Assignment>
Your response to the data below should hold nothing except the lines from the one containing "function generator." down to the one containing "MON-THU 8am-4:30pm", reproduced exactly and without pictures.

Study material>
============================================================

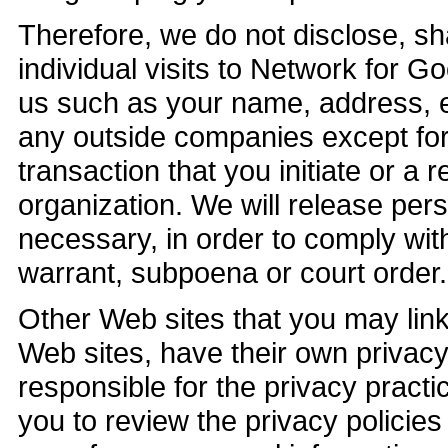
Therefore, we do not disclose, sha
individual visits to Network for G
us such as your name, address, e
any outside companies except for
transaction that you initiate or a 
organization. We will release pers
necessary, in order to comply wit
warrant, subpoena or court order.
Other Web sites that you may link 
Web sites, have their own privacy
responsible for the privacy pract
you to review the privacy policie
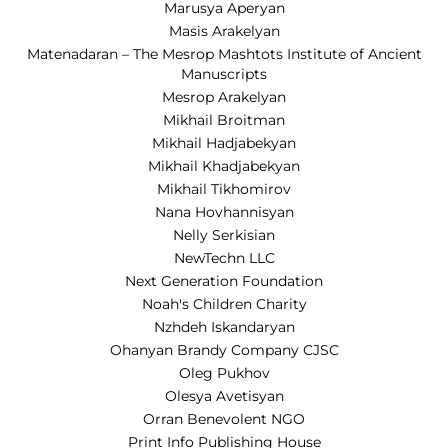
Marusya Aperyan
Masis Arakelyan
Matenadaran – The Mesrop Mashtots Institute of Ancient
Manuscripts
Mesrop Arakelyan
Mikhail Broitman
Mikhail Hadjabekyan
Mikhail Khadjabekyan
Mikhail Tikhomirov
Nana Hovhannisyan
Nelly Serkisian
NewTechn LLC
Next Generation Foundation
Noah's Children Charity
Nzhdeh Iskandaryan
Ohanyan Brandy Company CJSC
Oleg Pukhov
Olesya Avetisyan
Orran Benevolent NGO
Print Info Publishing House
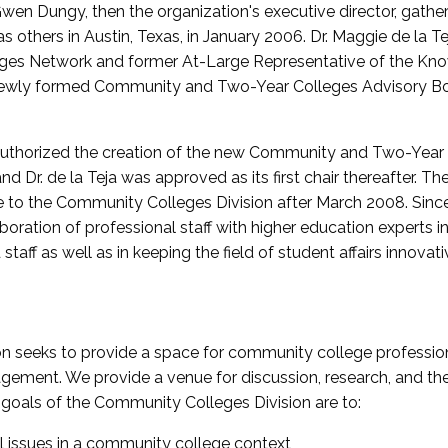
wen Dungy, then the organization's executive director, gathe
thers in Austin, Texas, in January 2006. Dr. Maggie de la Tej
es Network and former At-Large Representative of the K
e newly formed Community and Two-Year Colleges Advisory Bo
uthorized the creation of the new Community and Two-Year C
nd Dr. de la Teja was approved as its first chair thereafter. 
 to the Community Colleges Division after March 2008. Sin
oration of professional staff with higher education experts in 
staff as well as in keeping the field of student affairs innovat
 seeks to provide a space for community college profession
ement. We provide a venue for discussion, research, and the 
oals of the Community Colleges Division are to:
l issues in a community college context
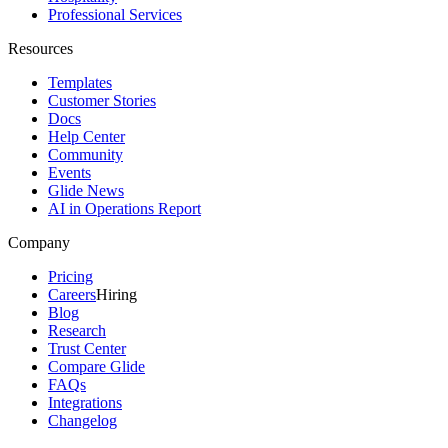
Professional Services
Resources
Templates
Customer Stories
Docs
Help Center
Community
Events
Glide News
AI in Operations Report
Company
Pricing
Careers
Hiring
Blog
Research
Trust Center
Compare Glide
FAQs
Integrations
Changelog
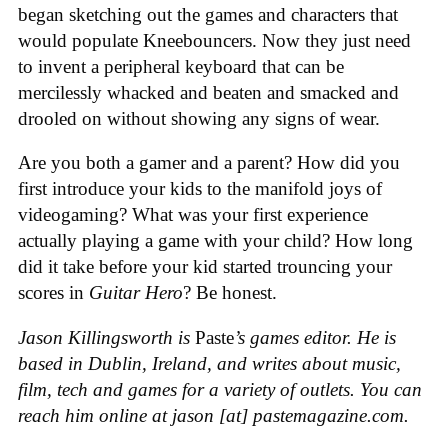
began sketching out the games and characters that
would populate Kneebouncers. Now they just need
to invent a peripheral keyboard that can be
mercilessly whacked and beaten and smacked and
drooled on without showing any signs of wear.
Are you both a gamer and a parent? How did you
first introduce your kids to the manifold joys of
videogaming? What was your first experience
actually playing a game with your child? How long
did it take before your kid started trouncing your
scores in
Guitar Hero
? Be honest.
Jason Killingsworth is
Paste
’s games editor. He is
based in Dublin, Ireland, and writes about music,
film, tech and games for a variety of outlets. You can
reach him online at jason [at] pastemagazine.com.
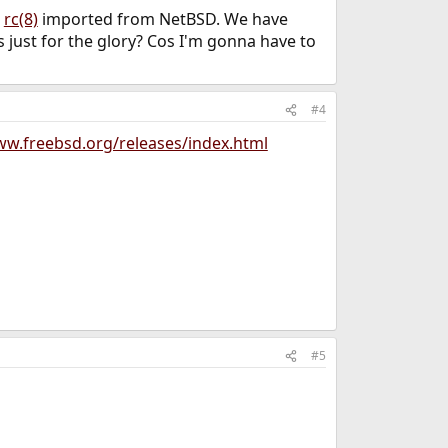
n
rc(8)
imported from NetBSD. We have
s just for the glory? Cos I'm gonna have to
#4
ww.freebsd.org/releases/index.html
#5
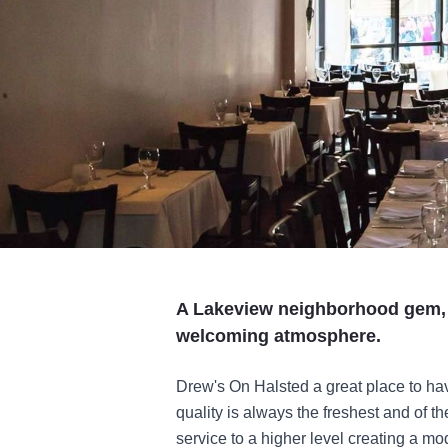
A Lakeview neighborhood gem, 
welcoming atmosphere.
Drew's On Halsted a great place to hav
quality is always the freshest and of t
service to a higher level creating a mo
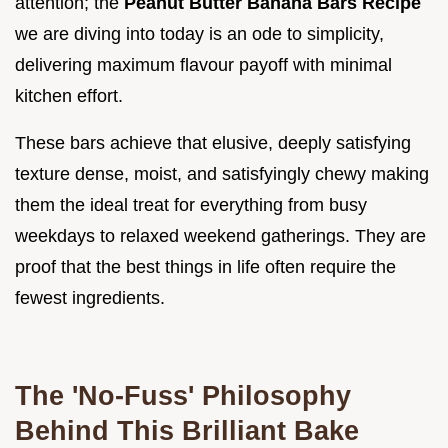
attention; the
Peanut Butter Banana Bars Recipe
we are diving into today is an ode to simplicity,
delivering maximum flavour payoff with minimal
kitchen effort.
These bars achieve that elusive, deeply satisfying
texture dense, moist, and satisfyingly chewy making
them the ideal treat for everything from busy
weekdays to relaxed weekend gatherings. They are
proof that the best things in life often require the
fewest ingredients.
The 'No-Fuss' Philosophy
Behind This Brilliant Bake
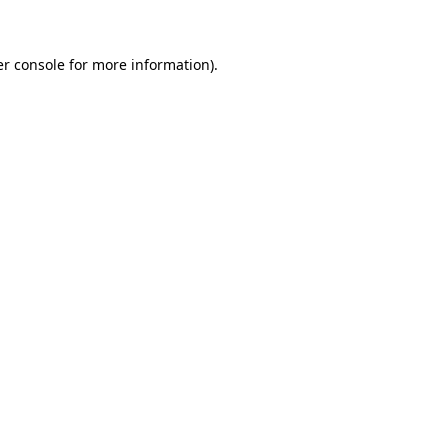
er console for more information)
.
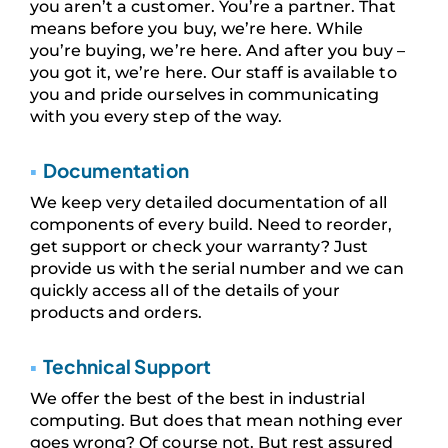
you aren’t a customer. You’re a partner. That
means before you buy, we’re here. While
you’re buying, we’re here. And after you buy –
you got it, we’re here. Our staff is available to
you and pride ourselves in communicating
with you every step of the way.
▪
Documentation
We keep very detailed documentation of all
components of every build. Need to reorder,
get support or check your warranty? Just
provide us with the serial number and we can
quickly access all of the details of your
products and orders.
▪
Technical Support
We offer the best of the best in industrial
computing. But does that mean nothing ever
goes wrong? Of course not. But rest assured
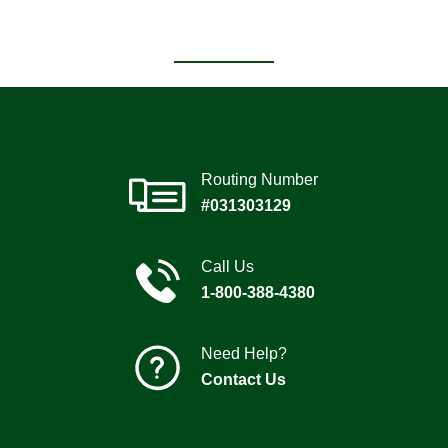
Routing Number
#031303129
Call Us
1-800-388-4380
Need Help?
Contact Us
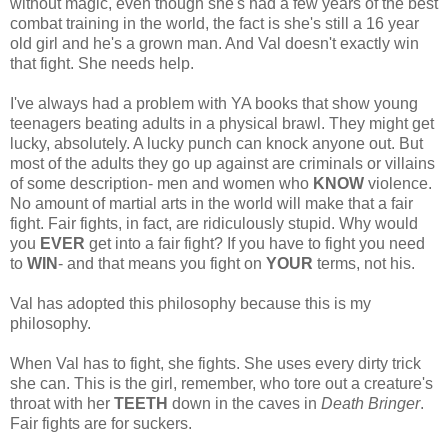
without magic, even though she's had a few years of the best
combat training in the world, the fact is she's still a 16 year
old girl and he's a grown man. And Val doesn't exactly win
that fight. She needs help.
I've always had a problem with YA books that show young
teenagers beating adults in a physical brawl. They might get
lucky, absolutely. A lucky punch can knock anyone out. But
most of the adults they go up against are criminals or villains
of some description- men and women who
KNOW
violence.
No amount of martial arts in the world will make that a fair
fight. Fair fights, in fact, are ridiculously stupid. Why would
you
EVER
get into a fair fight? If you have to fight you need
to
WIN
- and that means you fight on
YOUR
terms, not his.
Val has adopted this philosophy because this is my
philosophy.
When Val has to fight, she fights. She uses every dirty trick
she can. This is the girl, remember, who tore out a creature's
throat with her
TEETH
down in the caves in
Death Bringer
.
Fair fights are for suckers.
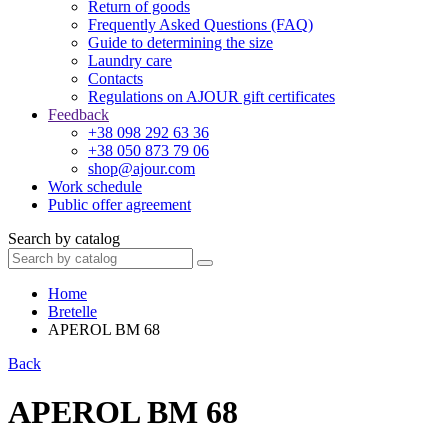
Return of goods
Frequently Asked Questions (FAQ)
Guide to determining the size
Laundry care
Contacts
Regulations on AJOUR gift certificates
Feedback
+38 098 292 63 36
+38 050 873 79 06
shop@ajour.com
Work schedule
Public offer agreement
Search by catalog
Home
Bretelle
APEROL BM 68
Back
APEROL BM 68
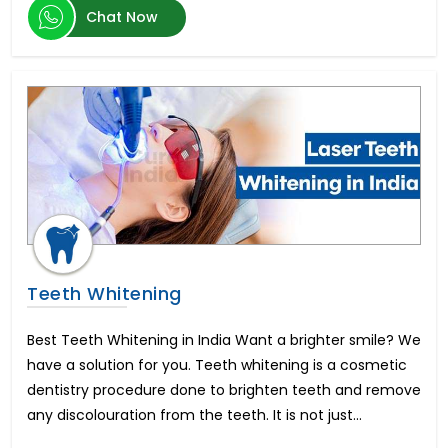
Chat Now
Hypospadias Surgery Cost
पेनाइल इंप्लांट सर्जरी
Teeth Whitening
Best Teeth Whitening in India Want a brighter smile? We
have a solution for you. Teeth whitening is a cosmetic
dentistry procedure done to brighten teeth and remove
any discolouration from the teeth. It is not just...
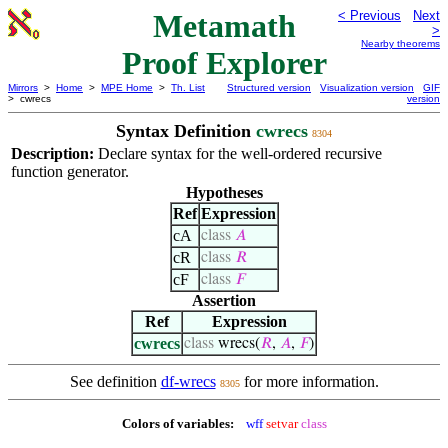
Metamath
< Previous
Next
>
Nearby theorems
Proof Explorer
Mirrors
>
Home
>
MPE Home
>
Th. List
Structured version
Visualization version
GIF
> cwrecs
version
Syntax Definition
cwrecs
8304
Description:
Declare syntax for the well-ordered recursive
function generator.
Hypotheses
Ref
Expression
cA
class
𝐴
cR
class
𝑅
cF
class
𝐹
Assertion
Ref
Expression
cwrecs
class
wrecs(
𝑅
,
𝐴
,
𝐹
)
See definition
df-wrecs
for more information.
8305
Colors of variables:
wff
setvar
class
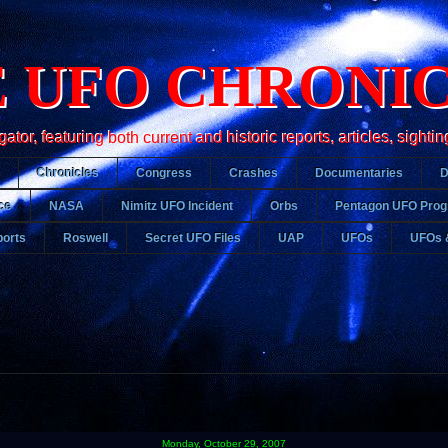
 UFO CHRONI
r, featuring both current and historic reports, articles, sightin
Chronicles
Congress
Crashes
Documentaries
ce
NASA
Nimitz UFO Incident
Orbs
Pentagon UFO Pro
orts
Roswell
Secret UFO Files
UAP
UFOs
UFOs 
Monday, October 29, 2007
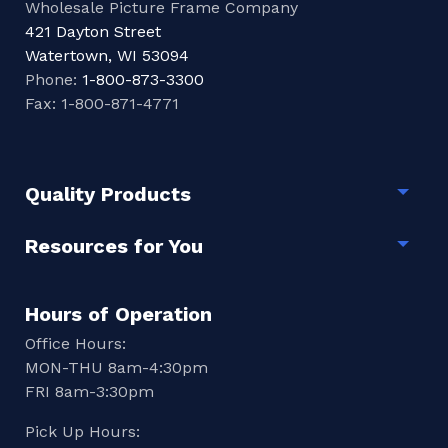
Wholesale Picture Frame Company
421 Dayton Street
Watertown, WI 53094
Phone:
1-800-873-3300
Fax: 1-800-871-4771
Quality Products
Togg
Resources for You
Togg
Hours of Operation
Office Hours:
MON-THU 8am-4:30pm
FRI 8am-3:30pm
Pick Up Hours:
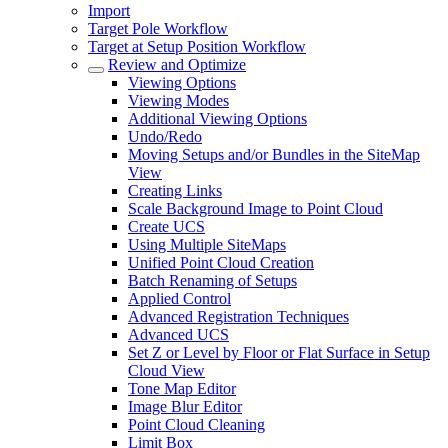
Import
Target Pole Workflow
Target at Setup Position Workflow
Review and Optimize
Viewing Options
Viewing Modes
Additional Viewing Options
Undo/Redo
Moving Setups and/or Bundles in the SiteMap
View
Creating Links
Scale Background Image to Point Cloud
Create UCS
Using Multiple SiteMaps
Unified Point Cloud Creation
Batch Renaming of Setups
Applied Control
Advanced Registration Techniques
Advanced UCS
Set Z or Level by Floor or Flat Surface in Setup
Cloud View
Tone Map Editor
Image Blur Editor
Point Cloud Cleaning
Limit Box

============================================================

Solution for this problem>
function generator.
Hypotheses
Ref
Expression
cA
class
𝐴
cR
class
𝑅
cF
class
𝐹
Assertion
Ref
Expression
cwrecs
class
wrecs(
𝑅
,
𝐴
,
𝐹
)
See definition
df-wrecs
for more information.
8305
Colors of variables:
wff
setvar
class
 UFO CHRONI
r, featuring both current and historic reports, articles, sightin
Chronicles
Congress
Crashes
Documentaries
ce
NASA
Nimitz UFO Incident
Orbs
Pentagon UFO Pro
orts
Roswell
Secret UFO Files
UAP
UFOs
UFOs 
Monday, October 29, 2007
Wholesale Picture Frame Company
421 Dayton Street
Watertown, WI 53094
Phone:
1-800-873-3300
Fax: 1-800-871-4771
Quality Products
Togg
Resources for You
Togg
Hours of Operation
Office Hours:
MON-THU 8am-4:30pm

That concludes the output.